People aren't buying a new CPU in 2 years. They are buidling thier PC and then waiting 5-6 years until they build a new one. They might reuse some components, say a PSU.
Strazdas1@reddit
Hopefully never, completele waste of time.
Noreng@reddit
You want Intel to release new DDR5 processors in 2032 when DDR6 is coming in 2028?
PitchPleasant338@reddit
Will Excel run twice as fast with DDR6?
HKPolice@reddit
DMI 5.0 x4 is the same bandwidth as DMI 4.0 x8 on the current Z890... Either this source is wrong or Intel is stagnating.
PitchPleasant338@reddit
Or they fired everyone but 2 people in that department.
xSchizogenie@reddit
And I am already saving up to jump from my 14900K to the biggest CPU that nova lake will offer, with a PCIe 5.0 SSD.
Godnamedtay@reddit
The 52 core mf probably gonna be like $1500+
boong_ga@reddit
So, the Z970 is marketed as "Enthuisast" but runs only PCIe Gen4 chipset while the Z990 is also Enthusiast but runs with PCIe Gen5.
Muzik2Go@reddit
I am just hoping that they give the 48(52) core NVL part at least an 350w TDP like Threadripper has. thing is going to be a MT beast.
steve09089@reddit
Hopefully Intel has something to deliver with Nova Lake in terms of uplift, otherwise Zen 6 will reign due to being on the same board.
Though there doesn’t seem to be many rumors regarding either architecture, wonder when they should start spilling out.
Exist50@reddit
It has to, right? On the ST front, they have a node uplift (N2), new uarch (let's say a modest 15% vs LNC), and whatever improvements come from better memory latency via the new uncore. On the MT side, you have literally 2x the cores at the top of the range. Pretty much no way it isn't a large uplift vs ARL. Whether it's enough to beat Zen 6 (and in what) is the question.
Dangerman1337@reddit (OP)
Alps fixed issues like latency which ARL has.
Exist50@reddit
What? ARL's latency issues are intrinsic to the arch.
Noreng@reddit
System architecture you mean? ARL struggles due to a slow ring and slower memory.
Exist50@reddit
SoC architecture. It's not just that the ring is slower, but also that the fabric on the SoC die is Frankenstein's monster. And there's the die-to-die component, of course, but NVL probably won't change that much, and the fabric part is more significant.
U3011@reddit
If Intel addressed their shortcomings with Arrow Lake and be on an equal footing with AMD in this upcoming generation it may very well benefit consumers. Even in this ever increasing hostile DIY environment where external factors are once again making it difficult to enjoy this hobby, whether you have the means or not to partake.
CopperSharkk@reddit
It must be more than that as CGC already has a 5-8% improvement compared to LNC
Exist50@reddit
Why must it be more? 15% over 2 years is actually better than Intel's cadence for the last 5-10 years.
Kougar@reddit
Been plenty for Zen 6, they keep bouncing back and forth between saying 10 and 12 cores per CCD. Last one I heard is that AMD caved and will fully adopt FRED in the uArch which will be great to see. Probably still too early for AMD to have locked down the memory frequency targets yet.
Geddagod@reddit
Who has been saying 10 cores per CCD?
Kougar@reddit
Beats me, I don't pay attention to the speculative rumors and random twitter leakers. I just know I was hearing it last year before it seems to have changed to 12 now.

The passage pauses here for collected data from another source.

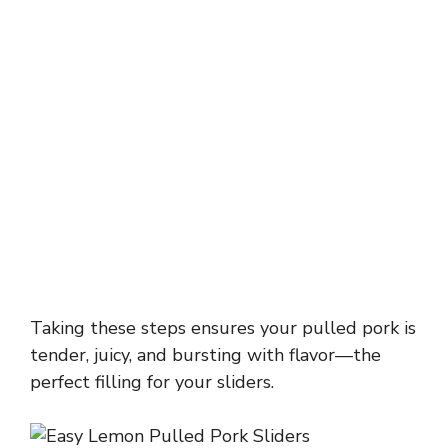
Taking these steps ensures your pulled pork is
tender, juicy, and bursting with flavor—the
perfect filling for your sliders.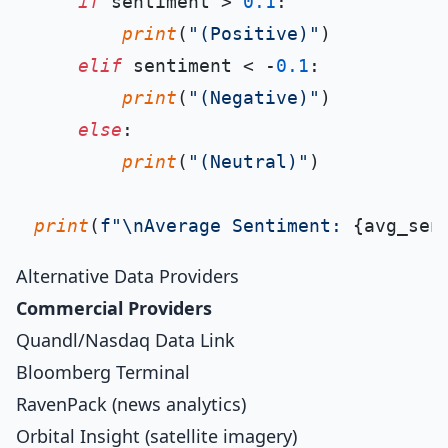
if
 sentiment > 
0.1
:

print
(
"(Positive)"
)

elif
 sentiment < -
0.1
:

print
(
"(Negative)"
)

else
:

print
(
"(Neutral)"
)

print
(
f"\nAverage Sentiment: 
{avg_sen
Alternative Data Providers
Commercial Providers
Quandl/Nasdaq Data Link
Bloomberg Terminal
RavenPack (news analytics)
Orbital Insight (satellite imagery)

TwoTimeHollySurvivor@reddit
APX and AVX10.2 is introduced with Nova Lake.
APX alone should put x86_64 on par with Arm v8/v9 on the software side due to the number of GPRs doubling from 16 to 32. Though you will not see general apps using it for the next couple of years.

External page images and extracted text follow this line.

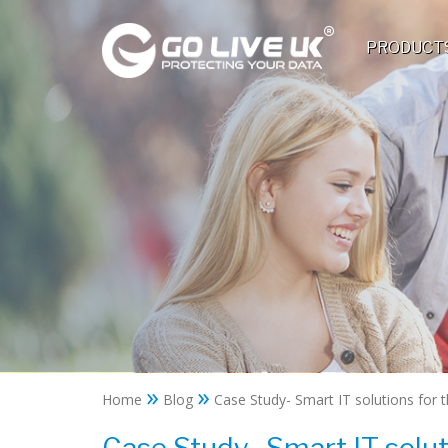
PRODUCT
»
»
Home
Blog
Case Study- Smart IT solutions for t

And the P-cores will come in pairs sharing 4 MB L2.
PastaPandaSimon@reddit
AM5 owners are not a target audience. They are locked to that platform and very unlikely to be upgrading to the 2026-2027 Intel platforms.

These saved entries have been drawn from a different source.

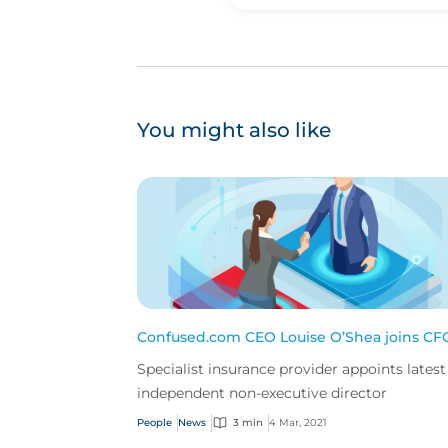
You might also like
Confused.com CEO Louise O’Shea joins CF
Specialist insurance provider appoints latest
independent non-executive director
People
News
3 min
4 Mar, 2021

Intel would likely target pre-Alder-Lake Intel users, and to a smaller extent, older AMD platform users and new PC builders.
steve09089@reddit
I’m not just talking about the problem with existing AM5 users, but also the fact that Intel’s platform costs will be higher for a decent bit longer as cheap boards for AM5 have been out for a while now.